(Beginning of Provided material)

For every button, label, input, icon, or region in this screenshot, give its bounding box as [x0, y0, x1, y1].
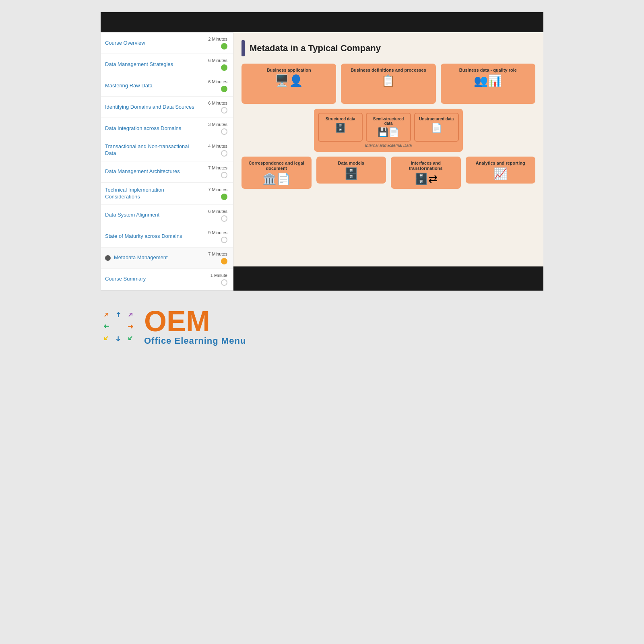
- sidebar-item-label: Data Integration across Domains: [105, 125, 181, 132]
- sidebar-item-8[interactable]: Data System Alignment6 Minutes: [101, 205, 233, 226]
- sidebar-item-label: Data Management Architectures: [105, 168, 180, 175]
- card-icon: 🖥️👤: [275, 75, 303, 87]
- status-indicator: [221, 194, 227, 200]
- sidebar-item-label: Transactional and Non-transactional Data: [105, 143, 197, 157]
- logo-subtitle-text: Office Elearning Menu: [144, 336, 246, 346]
- sidebar-item-1[interactable]: Data Management Strategies6 Minutes: [101, 54, 233, 75]
- sidebar-item-2[interactable]: Mastering Raw Data6 Minutes: [101, 75, 233, 97]
- diagram-grid: Business application 🖥️👤 Business defini…: [242, 64, 535, 189]
- status-indicator: [221, 150, 227, 157]
- sidebar-item-0[interactable]: Course Overview2 Minutes: [101, 33, 233, 54]
- card-analytics: Analytics and reporting 📈: [466, 157, 536, 184]
- arrow-9: ➜: [122, 330, 138, 347]
- card-business-application: Business application 🖥️👤: [242, 64, 336, 104]
- internal-cards-row: Structured data 🗄️ Semi-structured data …: [318, 113, 459, 142]
- card-label: Business application: [267, 68, 311, 73]
- sidebar-item-duration: 6 Minutes: [208, 58, 227, 63]
- diagram-row-2: Structured data 🗄️ Semi-structured data …: [242, 109, 535, 152]
- card-icon: 🗄️⇄: [414, 173, 438, 185]
- slide-title-accent: [242, 40, 245, 56]
- status-indicator: [221, 172, 227, 178]
- card-icon: 📋: [381, 75, 395, 87]
- card-icon: 🗄️: [335, 123, 346, 133]
- card-structured: Structured data 🗄️: [318, 113, 363, 142]
- sidebar-item-4[interactable]: Data Integration across Domains3 Minutes: [101, 118, 233, 139]
- card-business-quality: Business data - quality role 👥📊: [441, 64, 535, 104]
- sidebar-item-label: Course Overview: [105, 40, 145, 47]
- sidebar-item-duration: 4 Minutes: [208, 144, 227, 149]
- sidebar-item-duration: 7 Minutes: [208, 252, 227, 256]
- card-label: Semi-structured data: [370, 117, 407, 126]
- sidebar-item-label: Data Management Strategies: [105, 61, 173, 68]
- card-icon: 👥📊: [474, 75, 502, 87]
- card-label: Analytics and reporting: [476, 161, 525, 166]
- card-interfaces: Interfaces and transformations 🗄️⇄: [391, 157, 461, 189]
- top-bar: [101, 12, 543, 32]
- card-icon: 📄: [431, 123, 442, 133]
- status-indicator: [221, 215, 227, 222]
- status-indicator: [221, 43, 227, 50]
- status-indicator: [221, 64, 227, 71]
- sidebar-item-duration: 6 Minutes: [208, 209, 227, 214]
- diagram-row-1: Business application 🖥️👤 Business defini…: [242, 64, 535, 104]
- bottom-bar: [233, 266, 543, 291]
- status-indicator: [221, 128, 227, 135]
- sidebar-item-6[interactable]: Data Management Architectures7 Minutes: [101, 161, 233, 183]
- sidebar-item-duration: 6 Minutes: [208, 101, 227, 105]
- status-indicator: [221, 279, 227, 286]
- card-label: Interfaces and transformations: [395, 161, 457, 171]
- card-label: Unstructured data: [419, 117, 454, 121]
- card-label: Correspondence and legal document: [246, 161, 308, 171]
- sidebar-item-10[interactable]: Metadata Management7 Minutes: [101, 248, 233, 269]
- sidebar-item-label: State of Maturity across Domains: [105, 233, 182, 240]
- arrow-5: [113, 321, 124, 332]
- arrow-3: ➜: [122, 306, 138, 322]
- page-wrapper: Course Overview2 MinutesData Management …: [0, 0, 644, 644]
- sidebar-item-duration: 1 Minute: [211, 273, 227, 278]
- sidebar-item-label: Data System Alignment: [105, 212, 159, 219]
- status-indicator: [221, 237, 227, 243]
- card-label: Business definitions and processes: [351, 68, 426, 73]
- slide-title: Metadata in a Typical Company: [250, 43, 381, 54]
- sidebar-item-duration: 2 Minutes: [208, 37, 227, 41]
- status-indicator: [221, 258, 227, 264]
- sidebar-item-5[interactable]: Transactional and Non-transactional Data…: [101, 139, 233, 161]
- logo-oem-text: OEM: [144, 307, 246, 336]
- diagram-row-3: Correspondence and legal document 🏛️📄 Da…: [242, 157, 535, 189]
- active-indicator: [105, 255, 111, 261]
- sidebar-item-7[interactable]: Technical Implementation Considerations7…: [101, 183, 233, 205]
- sidebar-item-label: Metadata Management: [114, 254, 168, 261]
- card-icon: 📈: [493, 168, 508, 180]
- sidebar-item-label: Identifying Domains and Data Sources: [105, 104, 194, 111]
- card-label: Structured data: [326, 117, 355, 121]
- sidebar-item-duration: 3 Minutes: [208, 122, 227, 127]
- sidebar-item-9[interactable]: State of Maturity across Domains9 Minute…: [101, 226, 233, 248]
- sidebar-item-label: Course Summary: [105, 276, 146, 283]
- card-correspondence: Correspondence and legal document 🏛️📄: [242, 157, 312, 189]
- sidebar: Course Overview2 MinutesData Management …: [101, 32, 233, 291]
- arrow-1: ➜: [98, 306, 114, 322]
- logo-area: ➜ ➜ ➜ ➜ ➜ ➜ ➜ ➜ OEM Office Elearning Men…: [101, 291, 543, 354]
- slide-area: Metadata in a Typical Company Business a…: [233, 32, 543, 291]
- card-unstructured: Unstructured data 📄: [414, 113, 459, 142]
- card-business-definitions: Business definitions and processes 📋: [341, 64, 436, 104]
- sidebar-item-duration: 6 Minutes: [208, 79, 227, 84]
- card-semi-structured: Semi-structured data 💾📄: [366, 113, 411, 142]
- card-label: Business data - quality role: [459, 68, 517, 73]
- logo-arrows: ➜ ➜ ➜ ➜ ➜ ➜ ➜ ➜: [101, 309, 136, 344]
- card-icon: 💾📄: [378, 127, 399, 138]
- card-icon: 🗄️: [344, 168, 358, 180]
- card-data-models: Data models 🗄️: [316, 157, 386, 184]
- sidebar-item-duration: 7 Minutes: [208, 165, 227, 170]
- card-label: Data models: [338, 161, 364, 166]
- slide-title-bar: Metadata in a Typical Company: [242, 40, 535, 56]
- internal-external-container: Structured data 🗄️ Semi-structured data …: [314, 109, 463, 152]
- sidebar-item-3[interactable]: Identifying Domains and Data Sources6 Mi…: [101, 97, 233, 118]
- internal-label: Internal and External Data: [318, 143, 459, 148]
- slide-content: Metadata in a Typical Company Business a…: [233, 32, 543, 266]
- sidebar-item-label: Mastering Raw Data: [105, 83, 153, 89]
- arrow-7: ➜: [98, 330, 114, 347]
- sidebar-item-11[interactable]: Course Summary1 Minute: [101, 269, 233, 290]
- status-indicator: [221, 107, 227, 114]
- sidebar-item-label: Technical Implementation Considerations: [105, 187, 197, 200]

(End of Provided material)

▶ Exercise description
Gather every line from the listing above in which the word "transactional" appears.

▶ Output of the exercise
- sidebar-item-label: Transactional and Non-transactional Data: [105, 143, 197, 157]
- sidebar-item-5[interactable]: Transactional and Non-transactional Data…: [101, 139, 233, 161]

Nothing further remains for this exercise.